The Vietnam photo shows it very well. People at Facebook couldn't admit their utter ignorance about a photo that made history, and stubbornly kept on trying to forbid it for the wrong reason - instead of acknowledging the mistake, apologize, and send whoever made it back to school - the whole decision chain.
A young hire for an ugly job may be quite clueless about the Vietnam war - but people above it have to know better. And all of them need to learn to be humble. But I'm quite sure that word is not understood in the Silly Con Valley.
So I just expect some damage control, some announcements, and little more. After all, they can't be wrong...
Wednesday 3rd May 2017 22:20 GMT Stuart Halliday
Re: The very issue it the culture "WE CAN'T BE WRONG!"
What education and nationality are these censors? Hopefully each country is covered by locals.
I'm worried about the people wanting to see this sort of thing. We'll always have lunatics posting extreme videos.

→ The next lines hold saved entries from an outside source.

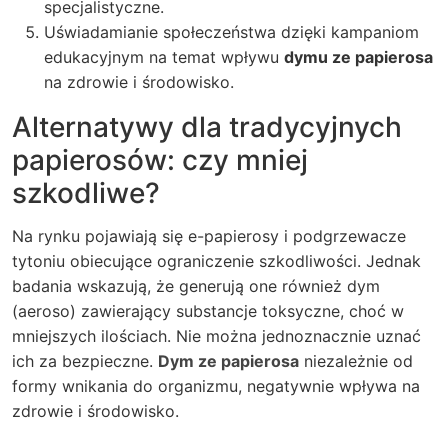
specjalistyczne.
Uświadamianie społeczeństwa dzięki kampaniom
edukacyjnym na temat wpływu
dymu ze papierosa
na zdrowie i środowisko.
Alternatywy dla tradycyjnych
papierosów: czy mniej
szkodliwe?
Na rynku pojawiają się e-papierosy i podgrzewacze
tytoniu obiecujące ograniczenie szkodliwości. Jednak
badania wskazują, że generują one również dym
(aeroso) zawierający substancje toksyczne, choć w
mniejszych ilościach. Nie można jednoznacznie uznać
ich za bezpieczne.
Dym ze papierosa
niezależnie od
formy wnikania do organizmu, negatywnie wpływa na
zdrowie i środowisko.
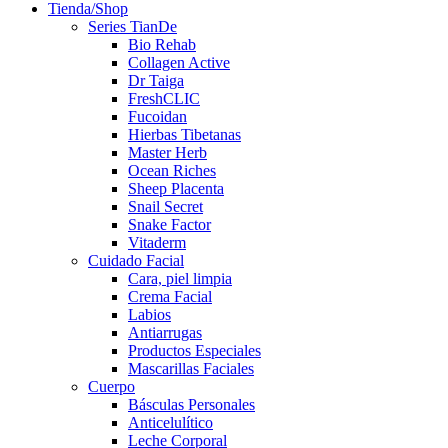
Tienda/Shop
Series TianDe
Bio Rehab
Collagen Active
Dr Taiga
FreshCLIC
Fucoidan
Hierbas Tibetanas
Master Herb
Ocean Riches
Sheep Placenta
Snail Secret
Snake Factor
Vitaderm
Cuidado Facial
Cara, piel limpia
Crema Facial
Labios
Antiarrugas
Productos Especiales
Mascarillas Faciales
Cuerpo
Básculas Personales
Anticelulítico
Leche Corporal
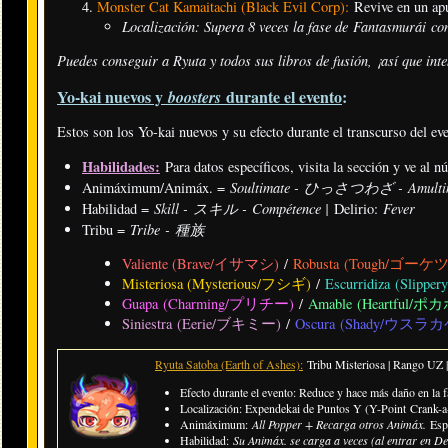
Monster Cat Kamaitachi (Black Evil Corp):
Revive en un ap
Localización: Supera 8 veces la fase de Fantasmurái con
Puedes conseguir a Ryuta y todos sus libros de fusión, ¡así que int
Yo-kai nuevos y
durante el evento
:
boosters
Estos son los Yo-kai nuevos y su efecto durante el transcurso del ev
Habilidades:
Para datos específicos, visita la sección y ve al 
Soultimate - ひっさつわざ - Amulti
Animáximum/Animáx. =
Skill - スキル - Compétence |
Fever
Habilidad =
Delirio:
Tribe - 種族
Tribu =
Valiente (Brave/イサマシ)
/
Robusta (Tough/ゴーケ
Misteriosa (Mysterious/フシギ)
/
Escurridiza (Sli
Guapa (Charming/プリチー)
/
Amable (Heartful/ポ
Siniestra (Eerie/ブキミー)
/
Oscura (Shady/ウスラカ
Ryuta Satoba (Earth of Ashes):
Tribu Misteriosa | Rango UZ
Efecto durante el evento: Reduce y hace más daño en la f
Localización: Expendekai de Puntos Y (Y-Point Crank-a-
Animáximum:
All Popper + Recarga otros Animáx.
Esp
Habilidad:
Su Animáx. se carga a veces (al entrar en Del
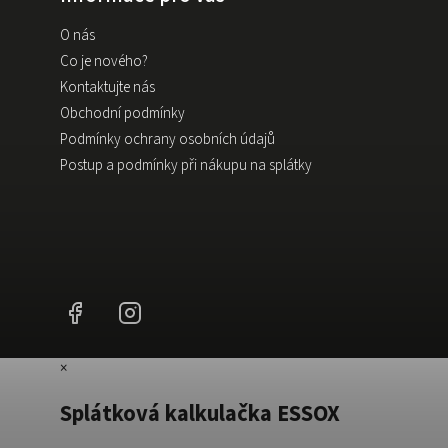
O nás
Co je nového?
Kontaktujte nás
Obchodní podmínky
Podmínky ochrany osobních údajů
Postup a podmínky při nákupu na splátky
Facebook
Instagram
×
Splátková kalkulačka ESSOX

About the only way to reduce this is to have a system where the poster of videos has to get approval from other FB friends.
But it's impossible to be effective whatever Facebook or governments decide. Just realise this.
Thursday 4th May 2017 02:38 GMT Sampler
Thursday 4th May 2017 06:45 GMT Richard 12
Re: They don't care
It is odd that I don't know anyone at all who has reported a thing to Facebook and been told that it would be taken down.
Even in cases where it contained explicit threats of violence.
Yet I do know several people who have had their photos taken down because of "nudity".
Quite clearly, Facebook love death, murder and hatred but cannot stand nudity in any form.
Thursday 4th May 2017 07:46 GMT Gordon Pryra
I really don't understand how Facebook is not blocked in the EU
The facts are quite clear. Their service is used to display content deemed both offensive and illegal to the public
Images and videos of Murder\Rape\Torture and Terrorism, all are hosted by facebook's servers
If I had a server that had offensive content publicly available , I would be in jail.
On top of this, facebook doesn't pay any tax or even have much in the way of staff headcount to mitigate against that..
Maybe we should not be looking at facebook, but at the bank accounts of those in our governments who are in the position to shut them down
Thursday 4th May 2017 11:31 GMT FuzzyWuzzys
Well who'd a done thunk it!
You offer people a video portal for self-expression and they upload inappropriate material.
The second I saw this idea to allow live streaming to Facebook it was obvious some absolute twats were going to abuse it and so it has been proven. The only way to stop this sort of thing is to stop the live stream shite, allow people to upload videos but quarantine them until someone has checked them.
People are for the most part sensible and well adjusted, however there is a large contingent of nutjobs out there that think live streaming abuse of animals, kids and partners is entertainment for others and they're going to find any way they can to "show off" to their peers.